## What needs to be done
Repeat exactly the lines of the records below, starting at the line containing "favorite_border" and ending at the line containing "Februari 20, 2024". Leave the pictures out.

## Recorded information
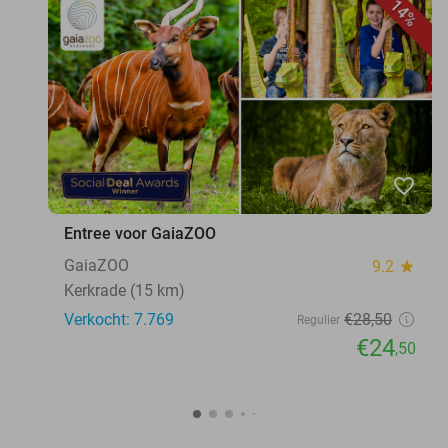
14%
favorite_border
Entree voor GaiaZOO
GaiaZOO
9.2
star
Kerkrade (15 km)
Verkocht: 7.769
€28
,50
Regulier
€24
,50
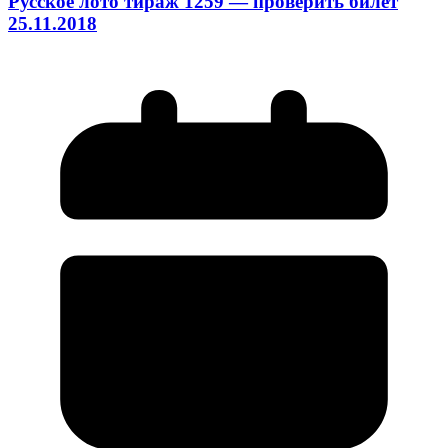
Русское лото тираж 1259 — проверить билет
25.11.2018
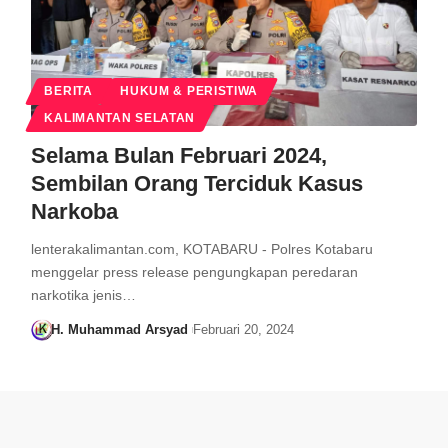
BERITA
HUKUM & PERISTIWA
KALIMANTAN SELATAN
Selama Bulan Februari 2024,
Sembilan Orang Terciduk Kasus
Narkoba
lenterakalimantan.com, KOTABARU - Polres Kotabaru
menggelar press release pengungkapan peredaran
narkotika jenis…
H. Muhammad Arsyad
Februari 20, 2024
...
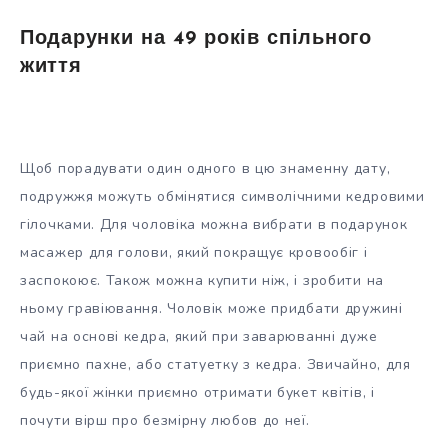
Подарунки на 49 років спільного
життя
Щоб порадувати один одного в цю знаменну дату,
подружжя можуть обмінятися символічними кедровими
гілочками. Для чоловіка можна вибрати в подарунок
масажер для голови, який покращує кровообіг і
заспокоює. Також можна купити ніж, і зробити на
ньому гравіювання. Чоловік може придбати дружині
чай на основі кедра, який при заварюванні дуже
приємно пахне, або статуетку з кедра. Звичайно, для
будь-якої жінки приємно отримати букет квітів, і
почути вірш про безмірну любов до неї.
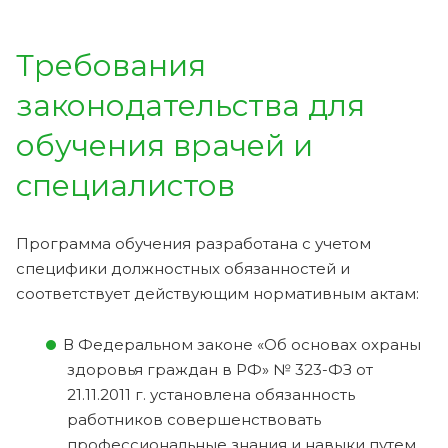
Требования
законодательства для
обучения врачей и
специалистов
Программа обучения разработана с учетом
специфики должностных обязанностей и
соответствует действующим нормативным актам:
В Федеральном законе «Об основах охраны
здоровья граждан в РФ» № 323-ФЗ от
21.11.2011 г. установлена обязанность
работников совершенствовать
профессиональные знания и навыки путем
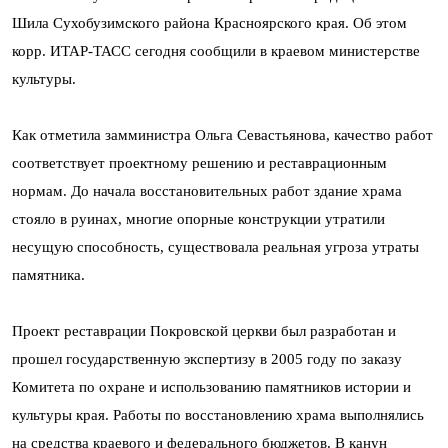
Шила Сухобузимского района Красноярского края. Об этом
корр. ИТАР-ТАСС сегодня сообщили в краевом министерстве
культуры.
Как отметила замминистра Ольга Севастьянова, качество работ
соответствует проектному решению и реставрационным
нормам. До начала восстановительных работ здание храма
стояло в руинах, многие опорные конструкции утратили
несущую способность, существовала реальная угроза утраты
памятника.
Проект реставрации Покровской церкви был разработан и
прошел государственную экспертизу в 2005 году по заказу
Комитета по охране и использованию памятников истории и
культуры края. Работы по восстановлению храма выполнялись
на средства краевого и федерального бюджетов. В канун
==
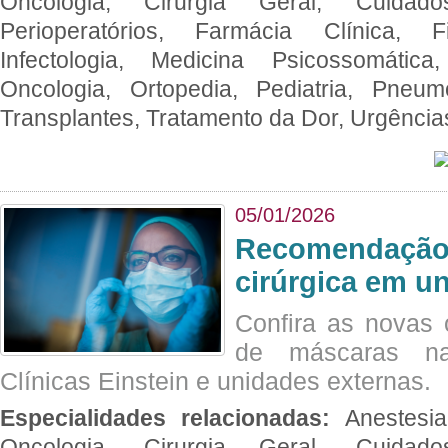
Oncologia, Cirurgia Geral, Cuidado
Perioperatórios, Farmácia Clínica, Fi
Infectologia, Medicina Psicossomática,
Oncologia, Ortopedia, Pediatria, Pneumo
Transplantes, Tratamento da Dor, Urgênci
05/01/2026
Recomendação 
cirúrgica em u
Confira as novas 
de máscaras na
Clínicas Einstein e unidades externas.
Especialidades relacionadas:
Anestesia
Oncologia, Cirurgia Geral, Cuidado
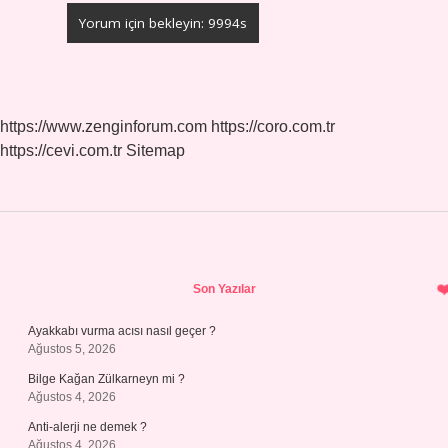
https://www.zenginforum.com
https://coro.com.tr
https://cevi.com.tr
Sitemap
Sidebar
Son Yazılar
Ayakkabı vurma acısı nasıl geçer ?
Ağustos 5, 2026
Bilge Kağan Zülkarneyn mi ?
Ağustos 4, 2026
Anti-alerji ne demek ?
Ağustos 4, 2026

## Response to this task
favorite_border
Entree voor GaiaZOO
GaiaZOO
9.2
star
Kerkrade (15 km)
Verkocht: 7.769
€28
,50
Regulier
€24
,50
Русское лото тираж 1259 — проверить билет
25.11.2018
BERITA
HUKUM & PERISTIWA
KALIMANTAN SELATAN
Selama Bulan Februari 2024,
Sembilan Orang Terciduk Kasus
Narkoba
lenterakalimantan.com, KOTABARU - Polres Kotabaru
menggelar press release pengungkapan peredaran
narkotika jenis…
H. Muhammad Arsyad
Februari 20, 2024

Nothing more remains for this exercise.